Fernando de Bulhoes nace en Lisboa y procede de familia noble. Abraza el estado religioso en la orden agustiniana y cultiva la lectura de san Agustín, san Gregorio Magno y san Bernardo, al tiempo en que profundiza en el estudio de la Biblia y el ejercicio de la lectio divina. Después, como si quisiera dejar atrás todo aquello y abrazar una vida más conforme a los orígenes del Evangelio, Fernando cambia de orden y hasta de nombre. Elige ser franciscano, impactado por el ejemplo de unos religiosos que pasaron por Portugal y alcanzaron el martirio en Marruecos, y pasa a llamarse Antonio, como el santo ermitaño de Egipto. El franciscano Antonio ha dejado de lado los estudios teológicos y se diría que su auténtica vocación es la de buscar a Dios en la soledad y regimiento. Sus impulsos de querer ser mártir en tierras musulmanas quedan luego atrás y termina en tierras italianas, arrojado a ellas por un naufragio más que por su propio deseo.

En pocos años, la vida de Antonio ha cambiado radicalmente. En tierras de la Romaña, en la gruta de Montepaolo, cerca de Forli, parece haber alcanzado una perfecta armonía: es Marta porque sirve a sus hermanos con la cocina y la limpieza; y es María porque le gusta refugiarse en la oración y la contemplación. Hasta que un día, el 23 de septiembre de 1222, el provincial de Bolonia, fray Graziano, ordena que la pequeña comunidad franciscana vaya a Forli para asistir a unas ordenaciones de franciscanos y dominicos. Antonio debe de considerar un fastidio abandonar su querido retiro, pero obedece. Sin embargo, en Forli le espera una obediencia aún más costosa: no ha acudido el predicador que iba a hablar sobre la naturaleza del sacerdocio. Ante las excusas de los sacerdotes presentes, fray Graziano se dirige a Antonio y le recuerda su condición sacerdotal. Por obediencia, el joven franciscano sube al púlpito, y tras unos comienzos inseguros y titubeantes, improvisa una homilía en la que el auditorio queda asombrado con su elocuencia y su profundo conocimiento de la Biblia.

Aquel día, la voluntad de Dios para Antonio se hace explícita. La vida oculta de su particular Nazaret ha concluido y empieza una vida pública en que una nueva Jerusalén, en la que también será signo de contradicción, le aguarda en el norte de Italia y el sur de Francia, tierras abrazadas por su predicación, donde se hace cercano a la gente y se confronta, con el testimonio vivo de su fidelidad al Evangelio, con los que cuestionan la fe católica. Nada de esto sería posible si Antonio no fuera hombre de oración. No se puede hablar de Dios sin hablar con Dios. Solo de este coloquio puede salir el anuncio gozoso de su Palabra, un anuncio que es resultado de la acción del Espíritu.
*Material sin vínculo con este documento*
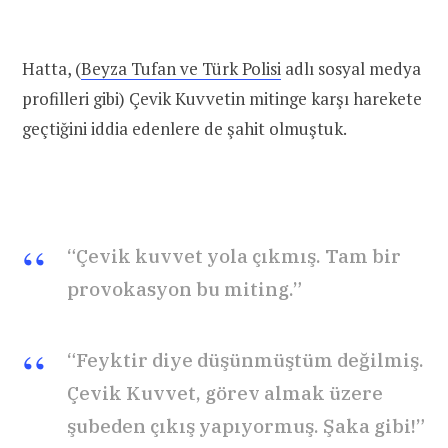
Hatta, (
Beyza Tufan ve Türk Polisi
adlı sosyal medya
profilleri gibi) Çevik Kuvvetin mitinge karşı harekete
geçtiğini iddia edenlere de şahit olmuştuk.
“Çevik kuvvet yola çıkmış. Tam bir
provokasyon bu miting.”
“Feyktir diye düşünmüştüm değilmiş.
Çevik Kuvvet, görev almak üzere
şubeden çıkış yapıyormuş. Şaka gibi!”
Y esto no es una tarea exclusiva de sacerdotes o religiosos, pues corresponde a todos los fieles, cada uno en el sitio que Dios le ha asignado, comunicar la buena noticia. Tal y como ha dicho a menudo el Papa Francisco, el pueblo de Dios es a la vez un pueblo discípulo, porque recibe la fe, y un pueblo misionero, porque la transmite.
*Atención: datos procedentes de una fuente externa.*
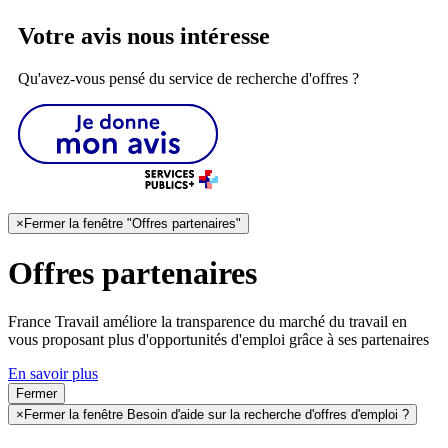
Votre avis nous intéresse
Qu'avez-vous pensé du service de recherche d'offres ?
×
Fermer la fenêtre "Offres partenaires"
Offres partenaires
France Travail améliore la transparence du marché du travail en
vous proposant plus d'opportunités d'emploi grâce à ses partenaires
En savoir plus
Fermer
×
Fermer la fenêtre Besoin d'aide sur la recherche d'offres d'emploi ?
En Forli se ha producido un milagro, mucho más decisivo y transformador que todos los atribuidos al Antonio taumaturgo. Allí ha actuado el Espíritu Santo, pues Dios habla a través de los hechos, de las preocupaciones o de las alegrías. El impulso del Espíritu, libremente acogido, es el punto de partida para la acción, aunque esta vida activa nace de un continuo encuentro con Dios que llevar a amar y servir a los hermanos.

Ante los dones recibidos, una inclinación frecuente es considerar que todo lo debemos a nuestras propias cualidades. Dice Antonio, al respecto, en uno de sus sermones: «¿Por qué te glorías tú, que eres ceniza y polvo? ¿Por la santidad de tu vida? El Espíritu Santo es el que santifica, no el tuyo, sino el de Dios. Quizás el pueblo te alabe cuando dices una palabra oportuna; pero Dios es el que da a tu boca la sabiduría. Tu lengua no es más que pluma de ágil escribano» (Is 41, 2).

En efecto, es el Espíritu Santo el que ha llenado de sabiduría a Antonio, le ha hecho docto en la Sagrada Escritura y desde aquel memorable día en Forli, ha sacado también provecho de los aparentemente lejanos años de estudio en Portugal, con todo su bagaje de lecturas de padres de la Iglesia y autores profanos. Antonio, el predicador, es ejemplo de una sabiduría cimentada en la oración y el amor al prójimo, en el que se cumple en plenitud estas palabras de Jesús, «de la abundancia del corazón habla la boca» (Mt 12, 34).